/cdn.vox-cdn.com/uploads/chorus_image/image/14952799/20130512_tjg_ah7_268.0.jpg)
Prediction is very difficult, especially about the future.
What do a three-time American League MVP and a Nobel-winning Physicist have in common? Both have had this quote attributed to them. Yogi Berra and Neils Bohr both supposedly have this quote to their name, although I'd probably defer to Neils Bohr on the subject of predictions.
Regardless who originated the quote, they're decidedly correct. Nothing is more difficult than predicting future events, especially when you don't have good data to go off of. Baseball is especially difficult to predict, because baseball is one of the noisiest sources of data.
Despite this, people still try to project what players will accomplish in the coming season. Around February-March, we see projections for players and teams starting to come out of the woodwork. Some involve complex formulas, while others merely involve general feelings about a player.
Part of the fun over the course of a season is seeing which players exceed their levels. Probably nothing is more talked about on television, radio, fantasy chats, and general conversation, than breakout/bust players. A fair question to ask is, "Who has had the best breakout season?" Or, more specifically, who has most exceeded expectations?
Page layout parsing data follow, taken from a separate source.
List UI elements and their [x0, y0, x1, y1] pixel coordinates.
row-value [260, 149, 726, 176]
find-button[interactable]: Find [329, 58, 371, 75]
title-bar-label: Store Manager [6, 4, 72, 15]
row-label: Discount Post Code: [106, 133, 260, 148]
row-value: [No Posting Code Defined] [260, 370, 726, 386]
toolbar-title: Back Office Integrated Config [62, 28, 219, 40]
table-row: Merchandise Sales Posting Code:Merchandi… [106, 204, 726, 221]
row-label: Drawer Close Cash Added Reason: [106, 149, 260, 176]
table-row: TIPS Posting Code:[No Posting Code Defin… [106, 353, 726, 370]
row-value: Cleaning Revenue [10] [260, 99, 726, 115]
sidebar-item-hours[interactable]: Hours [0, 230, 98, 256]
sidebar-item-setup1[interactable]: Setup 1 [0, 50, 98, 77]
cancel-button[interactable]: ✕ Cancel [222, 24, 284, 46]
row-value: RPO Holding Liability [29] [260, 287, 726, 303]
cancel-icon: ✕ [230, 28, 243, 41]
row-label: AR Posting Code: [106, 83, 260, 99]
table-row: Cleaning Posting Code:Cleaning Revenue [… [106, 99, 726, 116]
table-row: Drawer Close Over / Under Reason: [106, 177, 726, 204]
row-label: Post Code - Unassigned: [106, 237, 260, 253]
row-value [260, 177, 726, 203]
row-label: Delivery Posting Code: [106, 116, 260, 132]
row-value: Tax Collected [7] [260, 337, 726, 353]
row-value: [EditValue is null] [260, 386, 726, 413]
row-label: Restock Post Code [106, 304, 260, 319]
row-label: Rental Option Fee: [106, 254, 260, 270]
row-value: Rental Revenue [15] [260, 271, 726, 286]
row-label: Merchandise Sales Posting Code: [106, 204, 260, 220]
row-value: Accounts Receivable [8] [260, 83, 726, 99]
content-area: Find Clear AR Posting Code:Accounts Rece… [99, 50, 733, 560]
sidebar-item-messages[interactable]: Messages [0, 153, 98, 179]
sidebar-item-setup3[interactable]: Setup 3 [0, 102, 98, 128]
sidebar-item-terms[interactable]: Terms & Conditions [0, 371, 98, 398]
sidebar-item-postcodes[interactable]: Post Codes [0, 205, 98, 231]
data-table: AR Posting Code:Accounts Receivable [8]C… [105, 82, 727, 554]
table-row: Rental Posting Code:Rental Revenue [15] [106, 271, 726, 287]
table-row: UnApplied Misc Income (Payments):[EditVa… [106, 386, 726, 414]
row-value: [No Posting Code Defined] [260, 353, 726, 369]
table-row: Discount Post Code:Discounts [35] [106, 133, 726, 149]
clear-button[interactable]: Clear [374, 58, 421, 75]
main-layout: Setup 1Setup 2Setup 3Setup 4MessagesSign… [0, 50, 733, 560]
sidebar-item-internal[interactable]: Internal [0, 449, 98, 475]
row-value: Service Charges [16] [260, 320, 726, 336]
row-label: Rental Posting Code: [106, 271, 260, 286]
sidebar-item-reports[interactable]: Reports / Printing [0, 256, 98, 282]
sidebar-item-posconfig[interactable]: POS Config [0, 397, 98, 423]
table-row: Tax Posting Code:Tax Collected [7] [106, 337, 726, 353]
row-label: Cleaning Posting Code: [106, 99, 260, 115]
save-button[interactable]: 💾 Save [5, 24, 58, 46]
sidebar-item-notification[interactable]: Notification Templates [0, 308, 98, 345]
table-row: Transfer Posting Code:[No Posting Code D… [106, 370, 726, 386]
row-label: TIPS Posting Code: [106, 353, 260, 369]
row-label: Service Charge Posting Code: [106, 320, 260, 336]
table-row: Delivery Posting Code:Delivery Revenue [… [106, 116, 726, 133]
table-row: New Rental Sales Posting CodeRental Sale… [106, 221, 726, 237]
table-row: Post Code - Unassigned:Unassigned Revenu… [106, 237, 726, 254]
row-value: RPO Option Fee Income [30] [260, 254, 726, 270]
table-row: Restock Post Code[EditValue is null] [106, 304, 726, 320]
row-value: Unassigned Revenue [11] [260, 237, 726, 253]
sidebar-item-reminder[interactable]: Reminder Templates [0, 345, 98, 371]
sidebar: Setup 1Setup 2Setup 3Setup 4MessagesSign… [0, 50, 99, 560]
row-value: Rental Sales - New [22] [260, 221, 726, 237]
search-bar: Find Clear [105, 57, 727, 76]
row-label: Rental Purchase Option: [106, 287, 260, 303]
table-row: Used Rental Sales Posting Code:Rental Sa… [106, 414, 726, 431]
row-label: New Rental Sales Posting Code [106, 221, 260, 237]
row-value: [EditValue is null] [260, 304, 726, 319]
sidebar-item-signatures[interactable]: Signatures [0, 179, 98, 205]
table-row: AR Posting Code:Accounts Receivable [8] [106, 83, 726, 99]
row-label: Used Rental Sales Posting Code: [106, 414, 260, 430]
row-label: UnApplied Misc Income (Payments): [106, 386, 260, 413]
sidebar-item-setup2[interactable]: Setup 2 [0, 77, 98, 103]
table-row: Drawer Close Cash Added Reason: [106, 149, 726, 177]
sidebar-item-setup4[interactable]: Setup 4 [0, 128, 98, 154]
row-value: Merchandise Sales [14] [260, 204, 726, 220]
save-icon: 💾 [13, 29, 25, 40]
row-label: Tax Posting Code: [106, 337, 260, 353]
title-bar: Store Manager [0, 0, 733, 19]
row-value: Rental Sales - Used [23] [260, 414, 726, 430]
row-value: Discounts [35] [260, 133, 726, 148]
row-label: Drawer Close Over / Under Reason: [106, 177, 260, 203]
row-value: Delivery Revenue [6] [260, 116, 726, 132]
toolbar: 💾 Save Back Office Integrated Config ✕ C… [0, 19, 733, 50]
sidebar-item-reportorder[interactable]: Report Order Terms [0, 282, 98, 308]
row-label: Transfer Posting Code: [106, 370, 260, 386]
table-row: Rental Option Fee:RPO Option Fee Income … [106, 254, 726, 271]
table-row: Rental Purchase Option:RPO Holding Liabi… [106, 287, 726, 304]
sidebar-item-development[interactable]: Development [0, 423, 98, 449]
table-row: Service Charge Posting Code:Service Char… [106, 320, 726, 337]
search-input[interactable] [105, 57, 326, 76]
Now, an easy way to look at this is to merely scale the player's full-season WAR for their current number of plate appearances, and look at the differences. Now, this would be a little short-sighted, because players of different hitting types have different amounts of variability expected with their seasons. And anyways, what fun is it going with the simple answer?
So instead, why don't we look at the probability that a player exceeds their current level, given that their projection is correct. While this is can be difficult to look at directly, we are able to look at this through a few simulations.
Of course, to start, we need a projection system to start off from. For this, I decided to choose Dan Szymborski's ZiPS projections. Now, we need to discuss how we can get at the probability estimate we want to look at.
Many times before this, I've mentioned using Bootstrapping to assess the variability in an estimator. Well, I will again be using bootstrap-esque procedure, and I want to explain a little how the bootstrap method works in this case. Consider it "Bootstrapping For Baseball Applications." If you aren't interested, jump to the next header.
Bootstrapping: A Primer
Bootstrapping is a useful method when looking at the distribution or properties of an estimator when observing these properties directly may be difficult. Though looking at variability often needs multiple observations, i.e. multiple point estimates, we often only have one sample. Baseball is an excellent example of this, where we may want to know the distribution of, say, wOBA for a player, but can only observe one single season of wOBA.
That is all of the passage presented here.